* Try it *
For this exercise, set down all the records exactly as given.
○ ○ ○ ○ ○ ○ ○
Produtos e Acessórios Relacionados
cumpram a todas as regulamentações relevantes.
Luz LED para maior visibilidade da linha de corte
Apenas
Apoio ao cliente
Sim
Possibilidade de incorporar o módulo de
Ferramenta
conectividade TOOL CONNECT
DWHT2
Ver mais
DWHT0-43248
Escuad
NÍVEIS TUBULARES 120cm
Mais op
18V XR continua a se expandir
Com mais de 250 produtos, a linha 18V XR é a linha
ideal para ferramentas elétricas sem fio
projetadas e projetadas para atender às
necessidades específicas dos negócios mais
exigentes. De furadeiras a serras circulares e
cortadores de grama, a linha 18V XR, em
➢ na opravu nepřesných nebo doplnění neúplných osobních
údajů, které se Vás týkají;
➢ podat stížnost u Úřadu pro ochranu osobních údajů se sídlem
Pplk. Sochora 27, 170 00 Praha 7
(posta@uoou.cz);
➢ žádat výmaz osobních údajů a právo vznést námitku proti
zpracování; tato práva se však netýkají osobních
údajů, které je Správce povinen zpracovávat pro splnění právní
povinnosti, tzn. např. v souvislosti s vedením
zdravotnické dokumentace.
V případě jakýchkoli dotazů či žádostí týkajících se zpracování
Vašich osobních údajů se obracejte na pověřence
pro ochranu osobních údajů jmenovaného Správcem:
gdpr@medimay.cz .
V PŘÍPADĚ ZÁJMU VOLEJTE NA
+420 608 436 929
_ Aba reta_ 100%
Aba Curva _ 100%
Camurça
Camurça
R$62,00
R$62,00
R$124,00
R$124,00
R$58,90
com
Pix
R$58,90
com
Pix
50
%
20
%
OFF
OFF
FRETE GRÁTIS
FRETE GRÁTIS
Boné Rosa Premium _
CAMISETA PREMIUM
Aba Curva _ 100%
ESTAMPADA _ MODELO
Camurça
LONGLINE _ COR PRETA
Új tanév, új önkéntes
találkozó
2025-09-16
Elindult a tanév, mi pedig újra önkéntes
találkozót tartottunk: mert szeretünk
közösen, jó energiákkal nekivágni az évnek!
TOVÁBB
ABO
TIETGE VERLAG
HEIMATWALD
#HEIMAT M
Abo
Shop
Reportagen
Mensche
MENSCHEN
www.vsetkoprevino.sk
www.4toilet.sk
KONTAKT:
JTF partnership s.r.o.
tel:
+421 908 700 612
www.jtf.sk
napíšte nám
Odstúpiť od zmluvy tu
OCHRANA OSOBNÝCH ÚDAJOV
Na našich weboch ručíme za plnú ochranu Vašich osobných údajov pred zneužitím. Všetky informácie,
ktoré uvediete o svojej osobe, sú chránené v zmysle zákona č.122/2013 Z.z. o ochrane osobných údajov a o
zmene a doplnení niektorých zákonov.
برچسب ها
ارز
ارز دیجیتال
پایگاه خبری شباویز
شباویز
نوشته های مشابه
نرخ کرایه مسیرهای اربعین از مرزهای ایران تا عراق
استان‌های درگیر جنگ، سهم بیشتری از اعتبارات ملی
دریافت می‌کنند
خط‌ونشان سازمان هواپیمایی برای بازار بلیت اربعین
○ ○ ○ ○ ○ ○ ○
* Task result *
Produtos e Acessórios Relacionados
cumpram a todas as regulamentações relevantes.
Luz LED para maior visibilidade da linha de corte
Apenas
Apoio ao cliente
Sim
Possibilidade de incorporar o módulo de
Ferramenta
conectividade TOOL CONNECT
DWHT2
Ver mais
DWHT0-43248
Escuad
NÍVEIS TUBULARES 120cm
Mais op
18V XR continua a se expandir
Com mais de 250 produtos, a linha 18V XR é a linha
ideal para ferramentas elétricas sem fio
projetadas e projetadas para atender às
necessidades específicas dos negócios mais
exigentes. De furadeiras a serras circulares e
cortadores de grama, a linha 18V XR, em
➢ na opravu nepřesných nebo doplnění neúplných osobních
údajů, které se Vás týkají;
➢ podat stížnost u Úřadu pro ochranu osobních údajů se sídlem
Pplk. Sochora 27, 170 00 Praha 7
(posta@uoou.cz);
➢ žádat výmaz osobních údajů a právo vznést námitku proti
zpracování; tato práva se však netýkají osobních
údajů, které je Správce povinen zpracovávat pro splnění právní
povinnosti, tzn. např. v souvislosti s vedením
zdravotnické dokumentace.
V případě jakýchkoli dotazů či žádostí týkajících se zpracování
Vašich osobních údajů se obracejte na pověřence
pro ochranu osobních údajů jmenovaného Správcem:
gdpr@medimay.cz .
V PŘÍPADĚ ZÁJMU VOLEJTE NA
+420 608 436 929
_ Aba reta_ 100%
Aba Curva _ 100%
Camurça
Camurça
R$62,00
R$62,00
R$124,00
R$124,00
R$58,90
com
Pix
R$58,90
com
Pix
50
%
20
%
OFF
OFF
FRETE GRÁTIS
FRETE GRÁTIS
Boné Rosa Premium _
CAMISETA PREMIUM
Aba Curva _ 100%
ESTAMPADA _ MODELO
Camurça
LONGLINE _ COR PRETA
Új tanév, új önkéntes
találkozó
2025-09-16
Elindult a tanév, mi pedig újra önkéntes
találkozót tartottunk: mert szeretünk
közösen, jó energiákkal nekivágni az évnek!
TOVÁBB
ABO
TIETGE VERLAG
HEIMATWALD
#HEIMAT M
Abo
Shop
Reportagen
Mensche
MENSCHEN
www.vsetkoprevino.sk
www.4toilet.sk
KONTAKT:
JTF partnership s.r.o.
tel:
+421 908 700 612
www.jtf.sk
napíšte nám
Odstúpiť od zmluvy tu
OCHRANA OSOBNÝCH ÚDAJOV
Na našich weboch ručíme za plnú ochranu Vašich osobných údajov pred zneužitím. Všetky informácie,
ktoré uvediete o svojej osobe, sú chránené v zmysle zákona č.122/2013 Z.z. o ochrane osobných údajov a o
zmene a doplnení niektorých zákonov.
برچسب ها
ارز
ارز دیجیتال
پایگاه خبری شباویز
شباویز
نوشته های مشابه
نرخ کرایه مسیرهای اربعین از مرزهای ایران تا عراق
استان‌های درگیر جنگ، سهم بیشتری از اعتبارات ملی
دریافت می‌کنند
خط‌ونشان سازمان هواپیمایی برای بازار بلیت اربعین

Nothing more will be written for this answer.